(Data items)
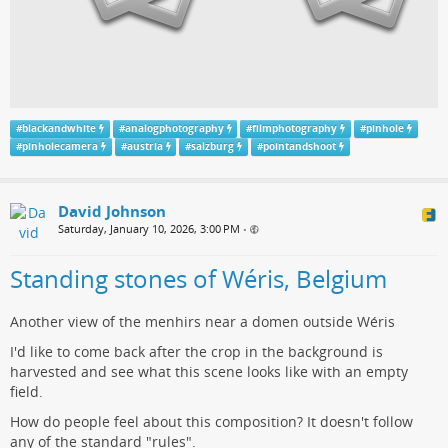
#
blackandwhite
#
analogphotography
#
filmphotography
#
pinhole
#
pinholecamera
#
austria
#
salzburg
#
pointandshoot
David Johnson
Saturday, January 10, 2026, 3:00 PM
•
Standing stones of Wéris, Belgium
Another view of the menhirs near a domen outside Wéris
I'd like to come back after the crop in the background is
harvested and see what this scene looks like with an empty
field.
How do people feel about this composition? It doesn't follow
any of the standard "rules".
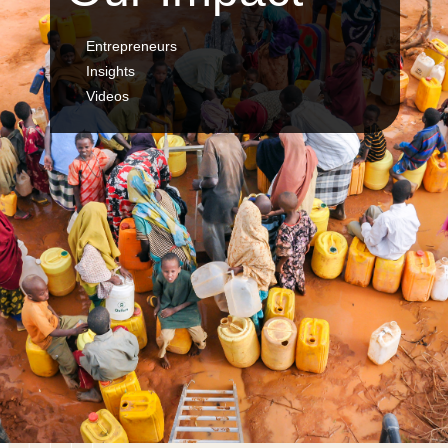
Entrepreneurs
Insights
Videos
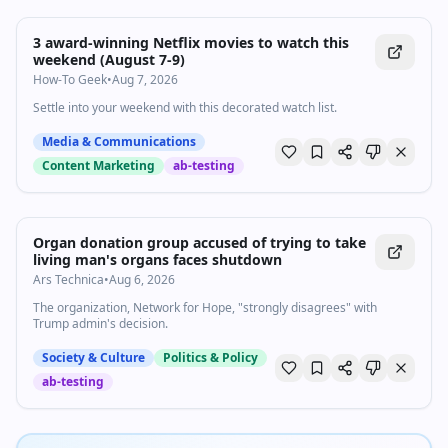
3 award-winning Netflix movies to watch this
weekend (August 7-9)
How-To Geek
•
Aug 7, 2026
Settle into your weekend with this decorated watch list.
Media & Communications
Content Marketing
ab-testing
Organ donation group accused of trying to take
living man's organs faces shutdown
Ars Technica
•
Aug 6, 2026
The organization, Network for Hope, "strongly disagrees" with
Trump admin's decision.
Society & Culture
Politics & Policy
ab-testing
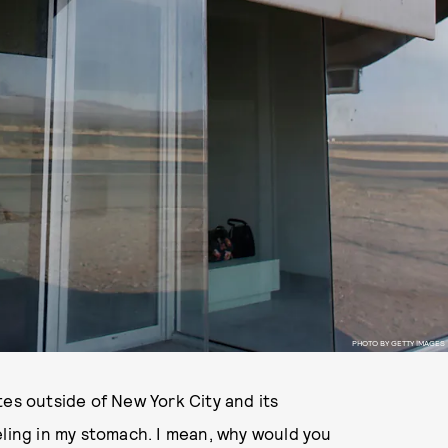
PHOTO BY GETTY IMAGES
tes outside of New York City and its
eling in my stomach. I mean, why would you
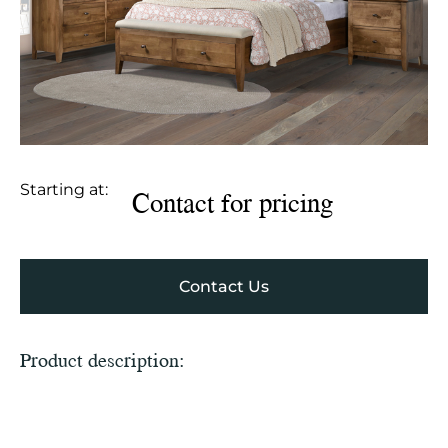
Starting at:
Contact for pricing
Contact Us
Product description:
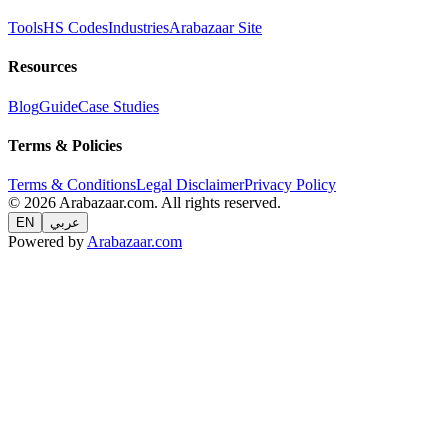
Tools
HS Codes
Industries
Arabazaar Site
Resources
Blog
Guide
Case Studies
Terms & Policies
Terms & Conditions
Legal Disclaimer
Privacy Policy
© 2026 Arabazaar.com. All rights reserved.
EN
عربي
Powered by
Arabazaar.com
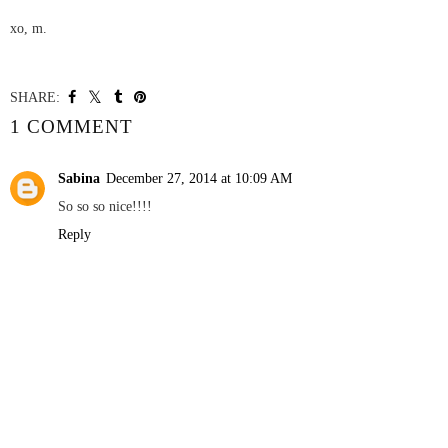
xo,
m.
SHARE:
YOU MAY ALSO ENJOY:
△ WEEKEND △
:: WALK & DON`T
FORGET TO LOOK UP
WHERE ALL THE
BEAUTIFUL THINGS
ARE HIDING ::
1 COMMENT
Sabina
December 27, 2014 at 10:09 AM
So so so nice!!!!
Reply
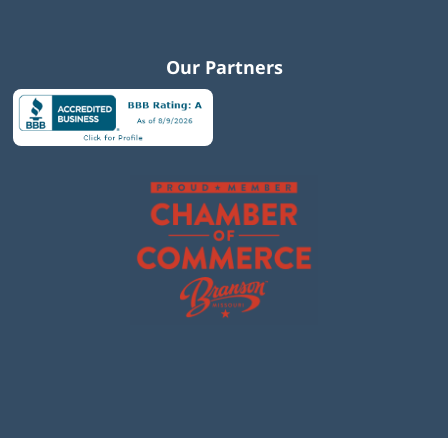
Our Partners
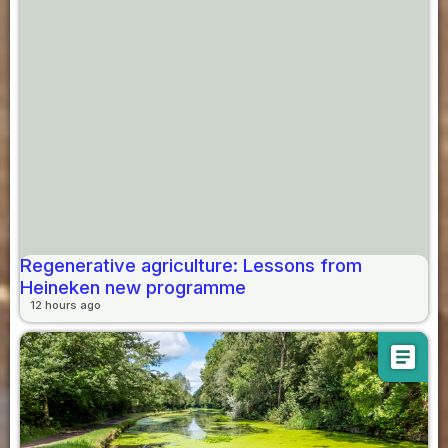
Regenerative agriculture: Lessons from
Heineken new programme
12 hours ago
article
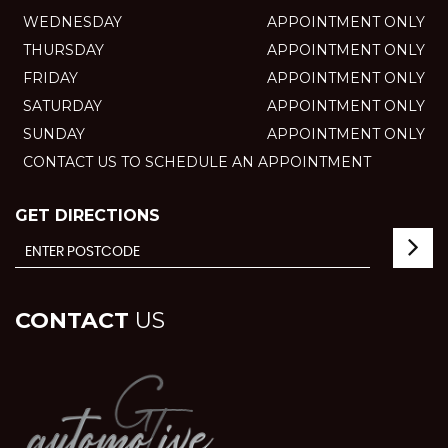
WEDNESDAY
APPOINTMENT ONLY
THURSDAY
APPOINTMENT ONLY
FRIDAY
APPOINTMENT ONLY
SATURDAY
APPOINTMENT ONLY
SUNDAY
APPOINTMENT ONLY
CONTACT US TO SCHEDULE AN APPOINTMENT
GET DIRECTIONS
CONTACT
US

Problem details: Make an exact copy of the records, pictures excluded.

Solution for this exercise:
#
blackandwhite
#
analogphotography
#
filmphotography
#
pinhole
#
pinholecamera
#
austria
#
salzburg
#
pointandshoot
David Johnson
Saturday, January 10, 2026, 3:00 PM
•
Standing stones of Wéris, Belgium
Another view of the menhirs near a domen outside Wéris
I'd like to come back after the crop in the background is
harvested and see what this scene looks like with an empty
field.
How do people feel about this composition? It doesn't follow
any of the standard "rules".
Entrepreneurs
Insights
Videos
3 award-winning Netflix movies to watch this
weekend (August 7-9)
How-To Geek
•
Aug 7, 2026
Settle into your weekend with this decorated watch list.
Media & Communications
Content Marketing
ab-testing
Organ donation group accused of trying to take
living man's organs faces shutdown
Ars Technica
•
Aug 6, 2026
The organization, Network for Hope, "strongly disagrees" with
Trump admin's decision.
Society & Culture
Politics & Policy
ab-testing
PHOTO BY GETTY IMAGES
tes outside of New York City and its
eling in my stomach. I mean, why would you
Starting at:
Contact for pricing
Contact Us
Product description:
Tools
HS Codes
Industries
Arabazaar Site
Resources
Blog
Guide
Case Studies
Terms & Policies
Terms & Conditions
Legal Disclaimer
Privacy Policy
© 2026 Arabazaar.com. All rights reserved.
EN
عربي
Powered by
Arabazaar.com
xo,
m.
SHARE:
YOU MAY ALSO ENJOY:
△ WEEKEND △
:: WALK & DON`T
FORGET TO LOOK UP
WHERE ALL THE
BEAUTIFUL THINGS
ARE HIDING ::
1 COMMENT
Sabina
December 27, 2014 at 10:09 AM
So so so nice!!!!
Reply
Our Partners
Regenerative agriculture: Lessons from
Heineken new programme
12 hours ago
article
WEDNESDAY
APPOINTMENT ONLY
THURSDAY
APPOINTMENT ONLY
FRIDAY
APPOINTMENT ONLY
SATURDAY
APPOINTMENT ONLY
SUNDAY
APPOINTMENT ONLY
CONTACT US TO SCHEDULE AN APPOINTMENT
GET DIRECTIONS
CONTACT
US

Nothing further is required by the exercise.